Plus tard, Miguel déménagerait sa librairie à la rue Lope de Vega au n.º 4, puisque le succès de l'affaire rendait nécessaire plus d'espace pour ses livres. Et l'on peut dire qu'il le trouva... Cette boutique mérite d'être mentionnée comme ayant été une mystérieuse crypte de la culture. Elle se composait de deux véritables étages, celui de l'entrée et celui du sous-sol, mais le premier (avec ses 5 mètres de hauteur) avait été divisé par des étagères parmi lesquelles il y avait des sols de contreplaqué, de faux murs remplis de livres et de sombres allées sans issue; il n'était pas rare d'entendre la voix éteinte d'un client qui s'était perdu parmi les vieilles reliques, hypnotisé par cette vision. Et pour comble des choses, Miguel était un défenseur actif des araignées et il déclarait "ces êtres sont les ennemis acharnés des xylophages et amis des gnomes" et donc, les toiles d'araignées étaient acceptées. Il y avait des arlequins, de marionnettes et d'étranges poupées qui pendaient du plafond; il y avait également un vieux hibou empaillé (qui se trouve encore dans la boutique actuelle), un buste de Sénèque, des papiers éparpillés et une vieille table de noyer du XVIIIème siècle espagnol –sur laquelle reposait une vieille machine à écrire Remington dont les touches résonnaient d'un bruit sec–. Tout cela représentait, tout juste la porte passée, la première et surprenante vision. Le sous-sol était un lieu interdit, où pratiquement personne n'y était descendu depuis des années; on y accédait par un escalier grinçant et il était tapissé de planches de bois clouées au murs grâce à des listels afin de prévenir les dommages de l'humidité mais qui pouvaient provoquer un certain malaise. A l'intérieur de grandes étagères pleines de caisses s'alignaient symétriquement sur le sol de pierre froid pour former une cave bibliographique; la lumière jaunâtre de quelques ampoules servait à peine à produire un dance d'ombres hypnotique, dessinant un environnement singulier. Et surtout, n'oublions pas les toilettes, l'escalier de service, l'arrière boutique, en fait tout les recoins: tout était absolument rempli de livres, que ce soit sur le sol ou sur des étagères improvisées afin de mettre à profit tout espace. En conclusion, il s'agissait de la librairie d'une personne tout simplement amoureuse de son travail.

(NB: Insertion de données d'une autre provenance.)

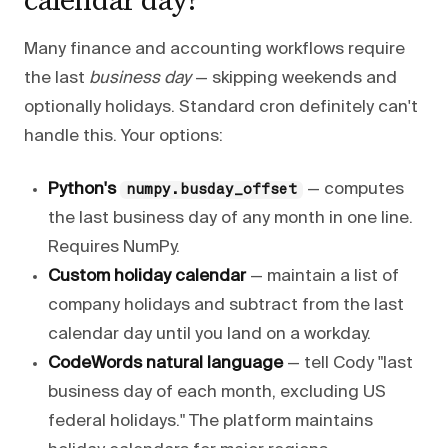
Many finance and accounting workflows require
the last
business day
— skipping weekends and
optionally holidays. Standard cron definitely can't
handle this. Your options:
Python's
— computes
numpy.busday_offset
the last business day of any month in one line.
Requires NumPy.
Custom holiday calendar
— maintain a list of
company holidays and subtract from the last
calendar day until you land on a workday.
CodeWords natural language
— tell Cody "last
business day of each month, excluding US
federal holidays." The platform maintains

Le fils, Miguel Miranda Miravet, resta aux côtés de son père durant un certain temps en tant qu'aide et disciple. A partir de 1980 il ouvrit sa propre boutique dans la rue San Pedro au n.º 7, toujours dans le même secteur. Il faut souligner qu'il fut un pionnier en matière d'informatisation de son inventaire à l'aide d'un ordinateur de 8Mhz, 640 kb de RAM et 20 MB de disque dur, ce qui en ces temps là représentait être à la pointe du progrès. A la mort de son père et fondateur en 1997, c'est le fils qui allait se charger de soutenir toute l'affaire en étroite collaboration avec sa femme, Pilar Barrientos Diez de Oñate. Avec l'arrivée d'un nouveau millenium, un changement d'adresse et un retour à la rue Lope de Vega allait s'effectuer, cette fois ci au n.º 19, où se trouve de nos jours la Librairie Miguel Miranda. Il s'agit d'une boutique qu'il avait achetée avec son père il y a des années et qui les avait beaucoup frappés puisqu'elle se trouve face à la plaque commémorative de Cervantes: en fait, l'entrée de la librairie jouxte le mur du Couvent des Sœurs Trinitarias Descalzas –monument historique du XVIIème siècle où repose l'illustre auteur– et plus précisément la partie où se trouve ladite plaque commémorative. Il faut également dire que la quartier où se trouve cette boutique s'appelle "Barrio des la Letras" (Le Quartier des Lettres) car y vécurent des auteurs tels que Cervantes, Lope de Vega, Quevedo ou Moratín.

Aujourd'hui est Miguel Miranda Barrientos, petit-fils du fondateur d'origine et la troisième génération de libraires, qui prend en charge l'affaire. Son grand objectif, selon ce qu'il dit, est que la librairie ait au moins cent ans.